Transcribed page contents:
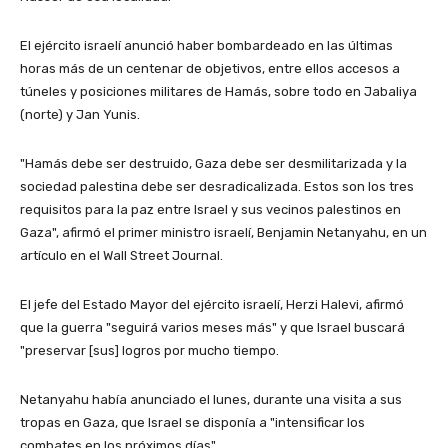
El ejército israelí anunció haber bombardeado en las últimas
horas más de un centenar de objetivos, entre ellos accesos a
túneles y posiciones militares de Hamás, sobre todo en Jabaliya
(norte) y Jan Yunis.
"Hamás debe ser destruido, Gaza debe ser desmilitarizada y la
sociedad palestina debe ser desradicalizada. Estos son los tres
requisitos para la paz entre Israel y sus vecinos palestinos en
Gaza", afirmó el primer ministro israelí, Benjamin Netanyahu, en un
artículo en el Wall Street Journal.
El jefe del Estado Mayor del ejército israelí, Herzi Halevi, afirmó
que la guerra "seguirá varios meses más" y que Israel buscará
"preservar [sus] logros por mucho tiempo.
Netanyahu había anunciado el lunes, durante una visita a sus
tropas en Gaza, que Israel se disponía a "intensificar los
combates en los próximos días".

## Activity:
Could you set down the records above word for word, without any of the pictures?

## Written reply:
El ejército israelí anunció haber bombardeado en las últimas
horas más de un centenar de objetivos, entre ellos accesos a
túneles y posiciones militares de Hamás, sobre todo en Jabaliya
(norte) y Jan Yunis.
"Hamás debe ser destruido, Gaza debe ser desmilitarizada y la
sociedad palestina debe ser desradicalizada. Estos son los tres
requisitos para la paz entre Israel y sus vecinos palestinos en
Gaza", afirmó el primer ministro israelí, Benjamin Netanyahu, en un
artículo en el Wall Street Journal.
El jefe del Estado Mayor del ejército israelí, Herzi Halevi, afirmó
que la guerra "seguirá varios meses más" y que Israel buscará
"preservar [sus] logros por mucho tiempo.
Netanyahu había anunciado el lunes, durante una visita a sus
tropas en Gaza, que Israel se disponía a "intensificar los
combates en los próximos días".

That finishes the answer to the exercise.